"""

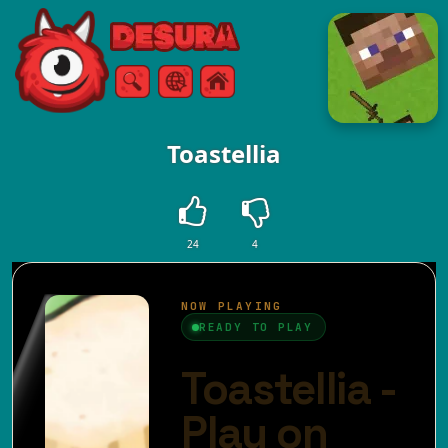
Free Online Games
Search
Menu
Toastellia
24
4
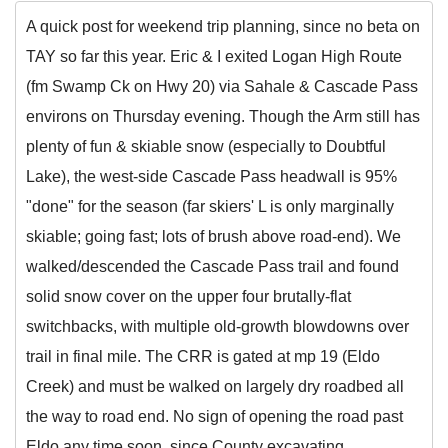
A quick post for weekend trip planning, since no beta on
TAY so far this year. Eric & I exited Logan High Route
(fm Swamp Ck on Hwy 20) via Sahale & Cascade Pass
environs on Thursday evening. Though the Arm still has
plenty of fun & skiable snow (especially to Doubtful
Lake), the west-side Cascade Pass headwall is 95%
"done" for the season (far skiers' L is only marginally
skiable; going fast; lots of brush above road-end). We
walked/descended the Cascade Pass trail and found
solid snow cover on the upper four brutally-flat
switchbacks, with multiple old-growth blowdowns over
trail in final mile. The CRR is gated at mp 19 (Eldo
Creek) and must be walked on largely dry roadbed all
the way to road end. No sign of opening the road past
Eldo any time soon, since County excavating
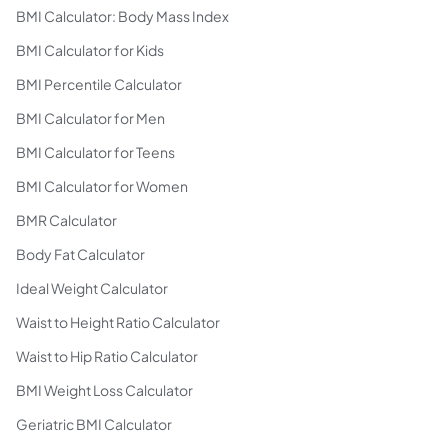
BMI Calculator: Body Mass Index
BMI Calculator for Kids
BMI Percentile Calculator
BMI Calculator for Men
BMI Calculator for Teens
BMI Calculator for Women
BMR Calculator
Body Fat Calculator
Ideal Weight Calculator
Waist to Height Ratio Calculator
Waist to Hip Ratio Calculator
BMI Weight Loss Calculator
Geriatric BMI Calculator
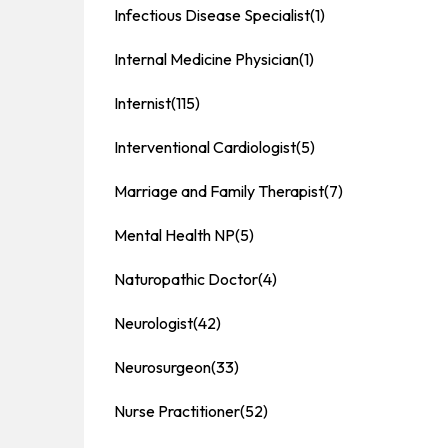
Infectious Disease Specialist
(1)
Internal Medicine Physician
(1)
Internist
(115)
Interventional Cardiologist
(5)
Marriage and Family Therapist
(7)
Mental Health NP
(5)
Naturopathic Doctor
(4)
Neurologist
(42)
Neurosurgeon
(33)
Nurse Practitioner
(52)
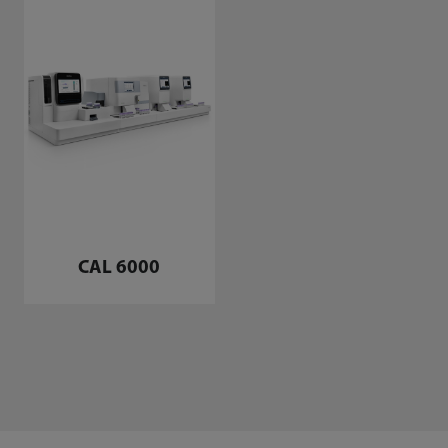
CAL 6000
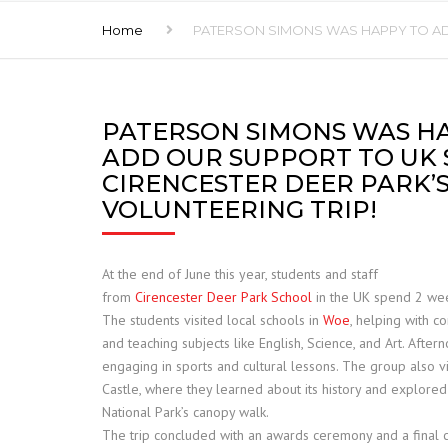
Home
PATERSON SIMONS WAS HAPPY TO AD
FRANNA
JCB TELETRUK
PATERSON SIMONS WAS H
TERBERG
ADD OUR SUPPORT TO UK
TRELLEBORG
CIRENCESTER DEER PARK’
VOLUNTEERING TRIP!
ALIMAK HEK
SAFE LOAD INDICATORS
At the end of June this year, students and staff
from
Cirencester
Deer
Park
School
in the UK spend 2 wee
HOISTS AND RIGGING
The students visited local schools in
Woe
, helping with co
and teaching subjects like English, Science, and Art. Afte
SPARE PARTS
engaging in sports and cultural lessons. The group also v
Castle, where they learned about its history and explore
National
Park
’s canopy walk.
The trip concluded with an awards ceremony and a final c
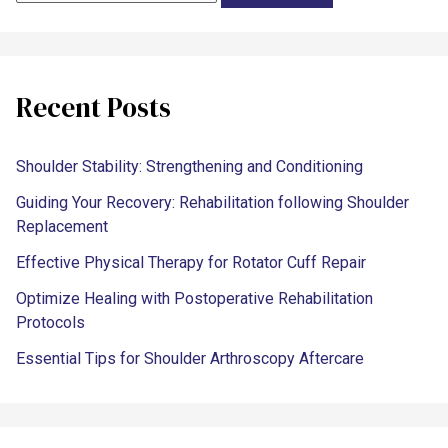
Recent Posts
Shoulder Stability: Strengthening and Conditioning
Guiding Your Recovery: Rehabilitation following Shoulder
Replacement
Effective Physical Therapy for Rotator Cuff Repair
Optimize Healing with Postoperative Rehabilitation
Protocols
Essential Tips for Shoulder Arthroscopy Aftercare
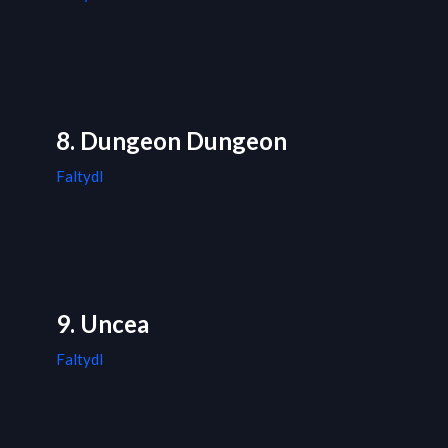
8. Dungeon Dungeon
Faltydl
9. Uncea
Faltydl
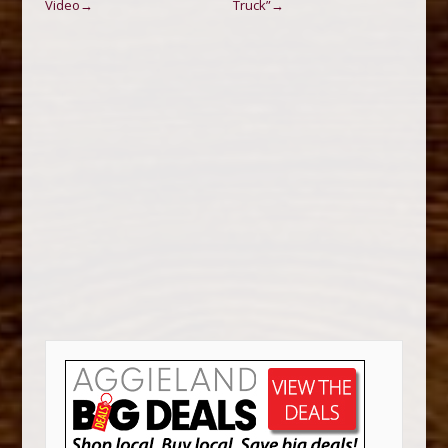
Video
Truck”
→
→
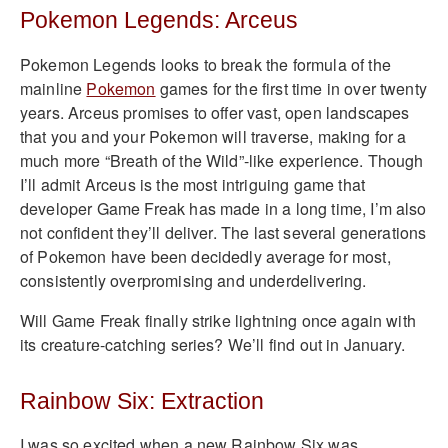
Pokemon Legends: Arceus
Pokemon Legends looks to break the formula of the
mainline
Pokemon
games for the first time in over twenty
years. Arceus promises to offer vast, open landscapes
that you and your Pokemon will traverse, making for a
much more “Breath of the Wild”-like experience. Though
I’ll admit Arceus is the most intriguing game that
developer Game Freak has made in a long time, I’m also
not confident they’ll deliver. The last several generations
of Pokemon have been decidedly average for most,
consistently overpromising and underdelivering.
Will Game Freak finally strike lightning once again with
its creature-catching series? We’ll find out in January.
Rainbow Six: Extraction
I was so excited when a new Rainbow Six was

"""

> **EXERCISE**
Work out the number of lines in the records that contain the string "Pass". Nothing but that number should be sent back.

> **ANSWER FOR THE TASK**
3